With billables and receivables ever present, the program did not seem like a realistic option. After all, participants pay their own expenses to travel, teach and attend the mandatory preparatory conference in Salzburg. Aside from the host university’s lodging, this would be pro bono in the truest sense.

Still, the idea of teaching foreign students in their (not my) country and comfort zone was intriguing. So I linked to the Center’s Web site, www.cils.net. I was impressed with what I learned. CILS is an international non-profit research, training, and publishing institute headquartered in Salzburg, whose purpose is to promote the dissemination of information among the international legal community. More than 130 lawyers have taught in its senior lawyers program since the first assignments occurred in 2005.

A senior lawyer must have 25 years experience. At 51, I did not consider myself a senior anything. Still, I had enough experience to sneak to senior status under the program. No guts, no glory. I downloaded the application.

The application did not ask where applicants wanted to teach. Instead, the applicant had to choose three countries, from an established list, where she would not want to go. With “choices” like Kosovo, Kazakhstan, Mongolia and Albania, the latter well outnumbered the former. After arbitrarily checking three “no” boxes, I focused on the most interesting prospects which, to me, were Estonia, Latvia, Lithuania, the Czech Republic and Russia.

Then, I typed up my first resume in 25 years, PDF’d a brief and several articles I had written, and e-mailed my application packet to CILS.

About a month later, I was interviewed at Chicago’s Loyola Law School with three other lawyers: a retired Florida trial attorney, who heads the state’s get-out-the-vote/voter fraud prevention program; a Kansas City securities attorney, who wanted to enhance her family’s extensive international travel experience; and a New Orleans trial attorney, who needed a change after surviving cancer and Hurricane Katrina.

CILS’ president Dennis Campbell conducted the interview, whose purpose was not for CILS to determine whether we were acceptable candidates, but for us to decide whether the program was for us. Classes, he began, would be taught in English, with the students’ English proficiency varying among countries and schools. Lodging would also vary, from comfortable to less comfortable. However, as the university’s lodging would be its best available, we were cautioned against comments which might unintentionally offend our hosts.

As to the teaching, Campbell told us outright that the students would not read any assigned materials.

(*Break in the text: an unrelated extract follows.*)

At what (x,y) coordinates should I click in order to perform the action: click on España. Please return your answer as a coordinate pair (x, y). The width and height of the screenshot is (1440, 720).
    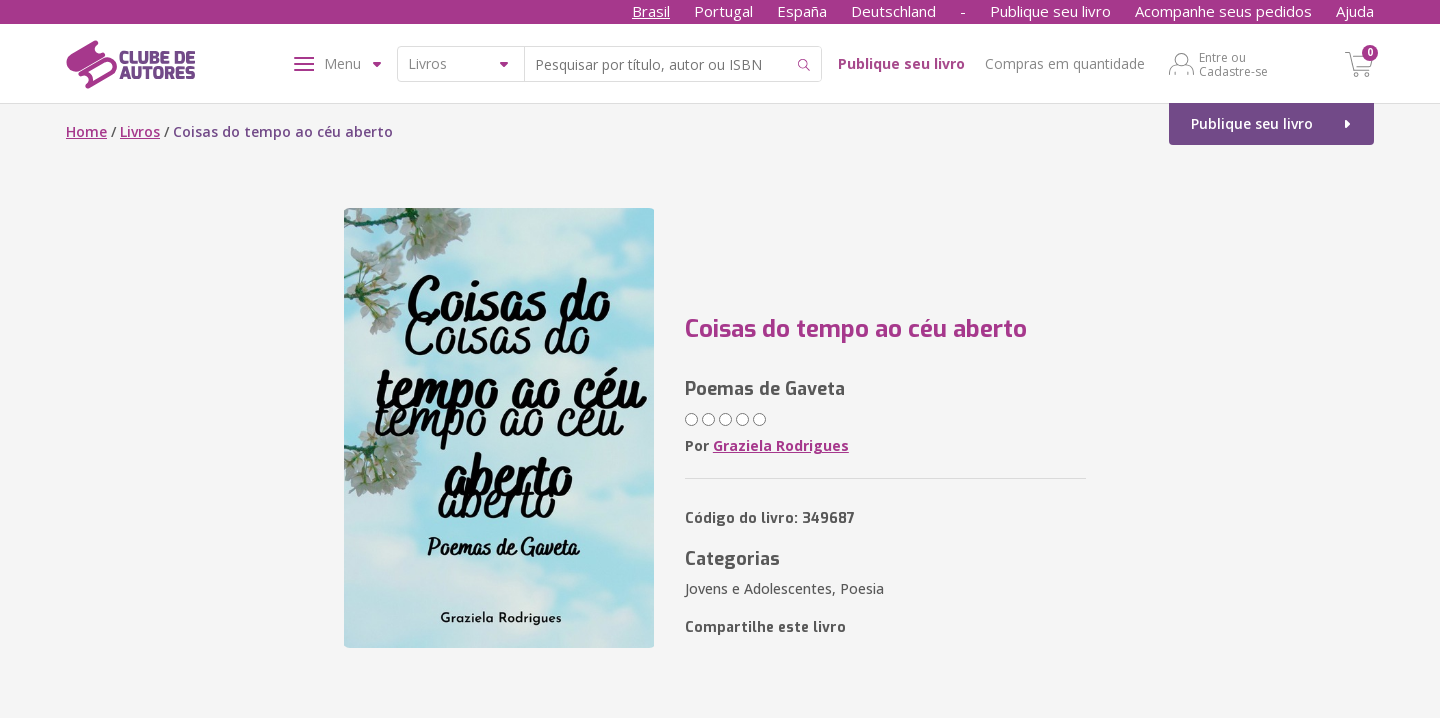     Looking at the image, I should click on (802, 11). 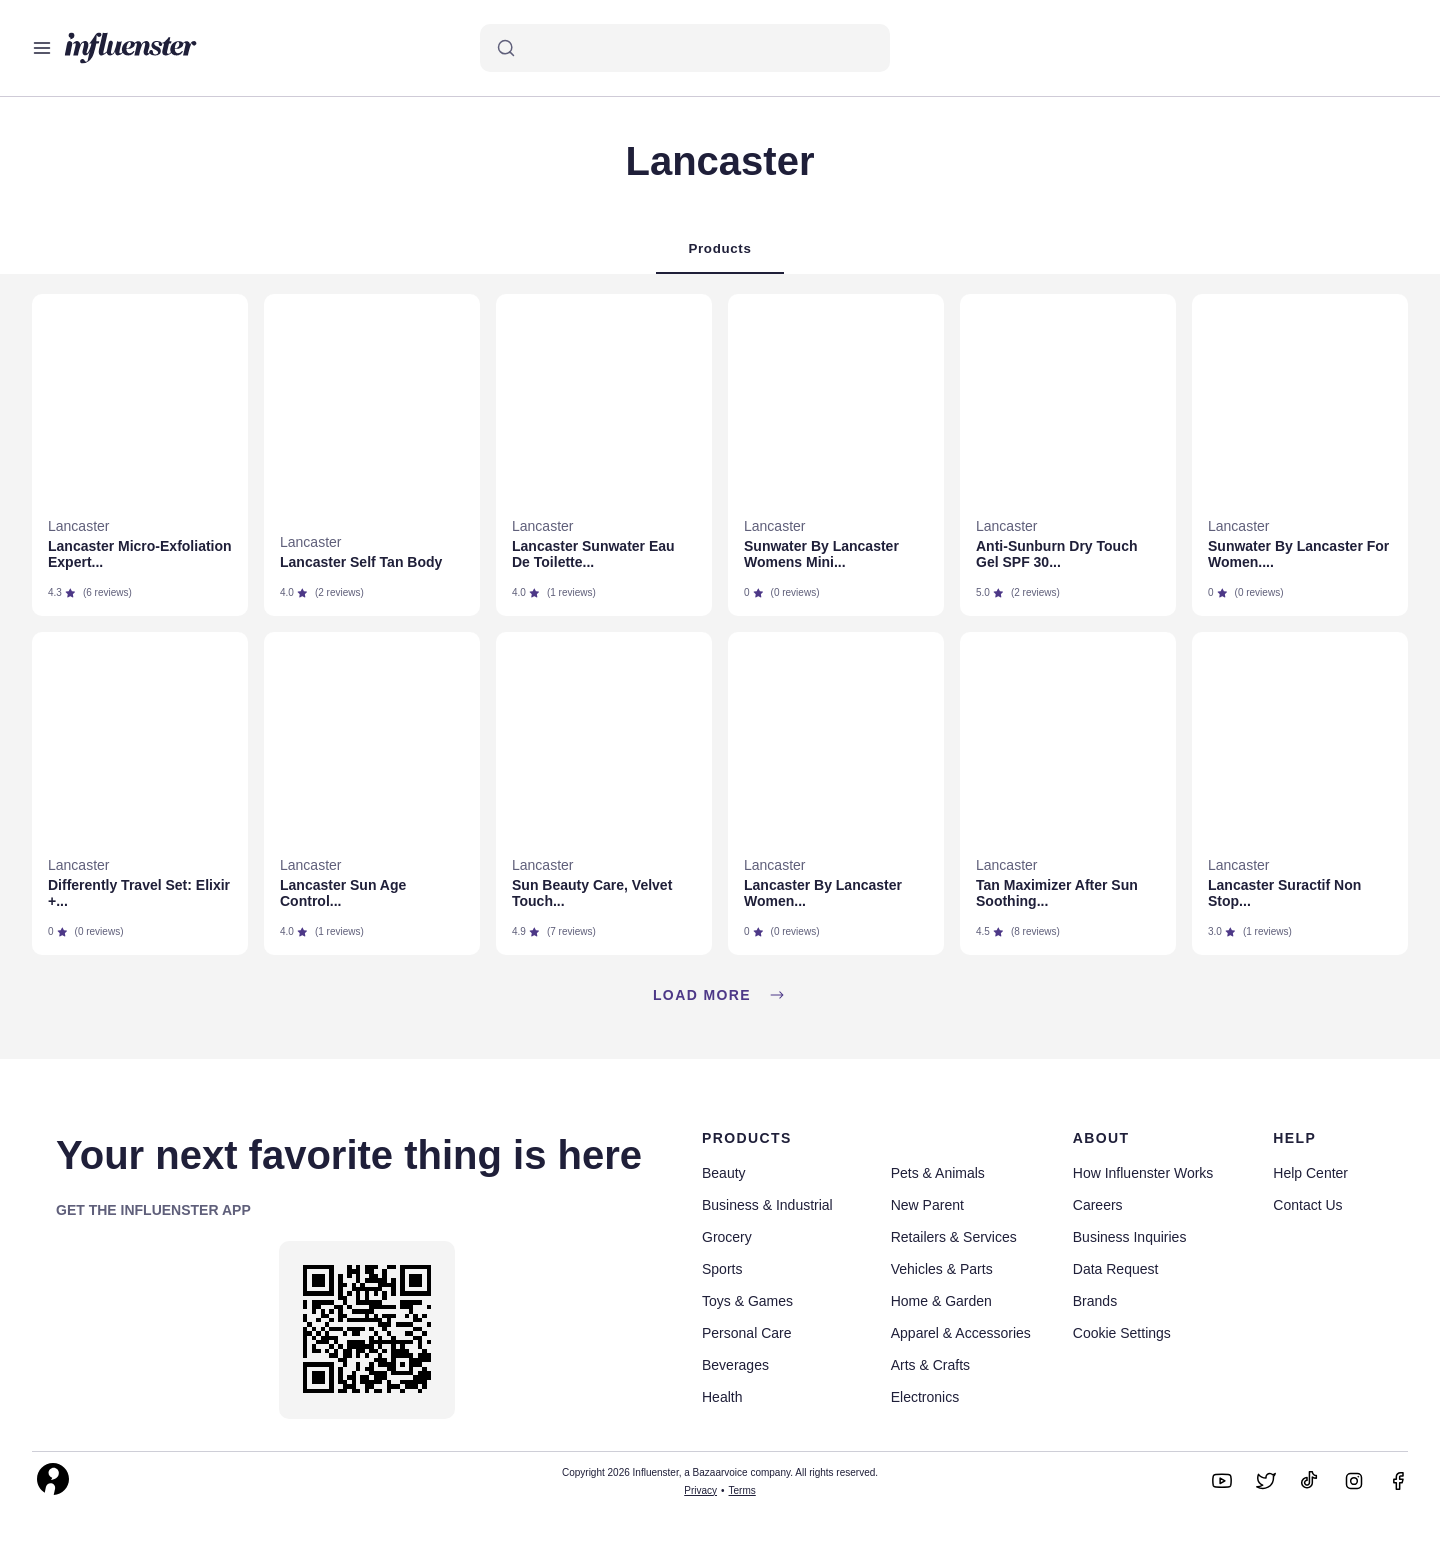 The height and width of the screenshot is (1551, 1440). I want to click on Lancaster Micro-Exfoliation Expert..., so click(140, 554).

The Eastern European educational model is one of lecture, with students studying and being tested on class notes. In one sense, our role was to gently expand the students’ learning experiences. Group projects and moot courts, for example, have been effective and well received.

Whatever our named subjects, we would end up teaching U.S. civics. Even more important than the substantive legal subjects would be our social contacts. We would be U.S. ambassadors to those with little practical understanding of our laws or legal culture.

Almost four weeks later, I learned that this appellate lawyer and brief writer was going to teach business law somewhere in Russia. I scouted the Internet for information on the participating Russian universities — I could be assigned anywhere from Moscow State University to Yakutsk State University in Siberia. Two weeks later I received my assignment — the Herzen State Pedogogical University in St. Petersburg! Two blocks from Nevsky Prospect!

When I e-mailed my university contact to begin the consultation process, my lesson in patience continued. Given the difficulties with the Russian e-mail servers, it would be three weeks before I received a response. No matter. I would teach for two weeks in spring 2008 after attending the Salzburg conference in late January.

What an opportunity. What an experience.

What did I get myself into?

Diane Slomowitz is a partner at Fox, O’Neill & Shannon S.C. in Milwaukee.